**WHAT TO WORK ON**
Gather up every line from the entries below that uses the word "Świadczenie".
(Beginning of DATA SHOWN)
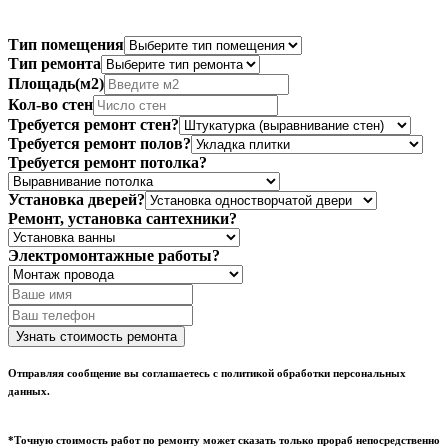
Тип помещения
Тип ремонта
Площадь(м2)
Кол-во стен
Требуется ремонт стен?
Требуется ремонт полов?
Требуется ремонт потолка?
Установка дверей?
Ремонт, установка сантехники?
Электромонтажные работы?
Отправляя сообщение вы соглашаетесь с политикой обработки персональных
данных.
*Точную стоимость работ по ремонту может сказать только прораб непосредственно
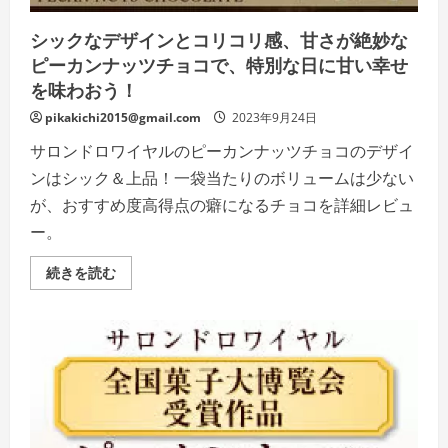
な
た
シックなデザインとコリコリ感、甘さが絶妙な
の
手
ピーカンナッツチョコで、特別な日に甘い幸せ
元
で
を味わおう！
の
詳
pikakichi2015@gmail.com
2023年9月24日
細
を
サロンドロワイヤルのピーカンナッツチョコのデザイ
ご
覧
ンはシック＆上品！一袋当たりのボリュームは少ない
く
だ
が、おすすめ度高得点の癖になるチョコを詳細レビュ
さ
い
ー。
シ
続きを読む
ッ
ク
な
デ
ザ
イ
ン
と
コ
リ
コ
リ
(End of DATA SHOWN)
(Beginning of DATA SHOWN)
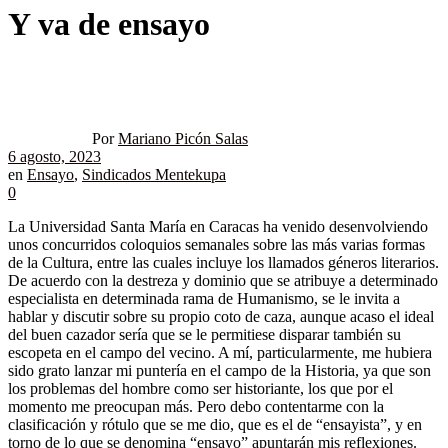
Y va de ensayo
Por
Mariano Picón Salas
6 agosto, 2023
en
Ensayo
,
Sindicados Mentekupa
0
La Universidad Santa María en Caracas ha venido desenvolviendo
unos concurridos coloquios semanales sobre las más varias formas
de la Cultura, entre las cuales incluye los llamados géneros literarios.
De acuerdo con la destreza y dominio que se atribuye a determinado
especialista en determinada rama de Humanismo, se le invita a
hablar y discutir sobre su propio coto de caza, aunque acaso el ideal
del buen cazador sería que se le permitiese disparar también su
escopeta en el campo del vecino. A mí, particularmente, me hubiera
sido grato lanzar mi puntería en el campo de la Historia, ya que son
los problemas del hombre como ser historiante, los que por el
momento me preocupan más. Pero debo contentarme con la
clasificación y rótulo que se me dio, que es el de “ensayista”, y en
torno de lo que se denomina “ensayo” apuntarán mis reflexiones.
(End of DATA SHOWN)
(Beginning of DATA SHOWN)
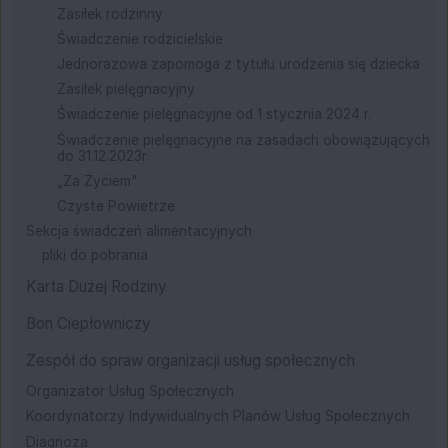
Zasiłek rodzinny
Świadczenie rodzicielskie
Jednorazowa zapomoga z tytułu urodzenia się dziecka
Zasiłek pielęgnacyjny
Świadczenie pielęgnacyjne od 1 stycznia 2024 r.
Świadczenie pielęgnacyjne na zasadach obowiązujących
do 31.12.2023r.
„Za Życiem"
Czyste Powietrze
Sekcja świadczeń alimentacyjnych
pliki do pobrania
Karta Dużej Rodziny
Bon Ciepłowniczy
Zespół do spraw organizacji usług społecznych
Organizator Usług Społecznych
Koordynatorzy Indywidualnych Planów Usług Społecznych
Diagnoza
(End of DATA SHOWN)
**EXERCISE RESULT**
Świadczenie rodzicielskie
Świadczenie pielęgnacyjne od 1 stycznia 2024 r.
Świadczenie pielęgnacyjne na zasadach obowiązujących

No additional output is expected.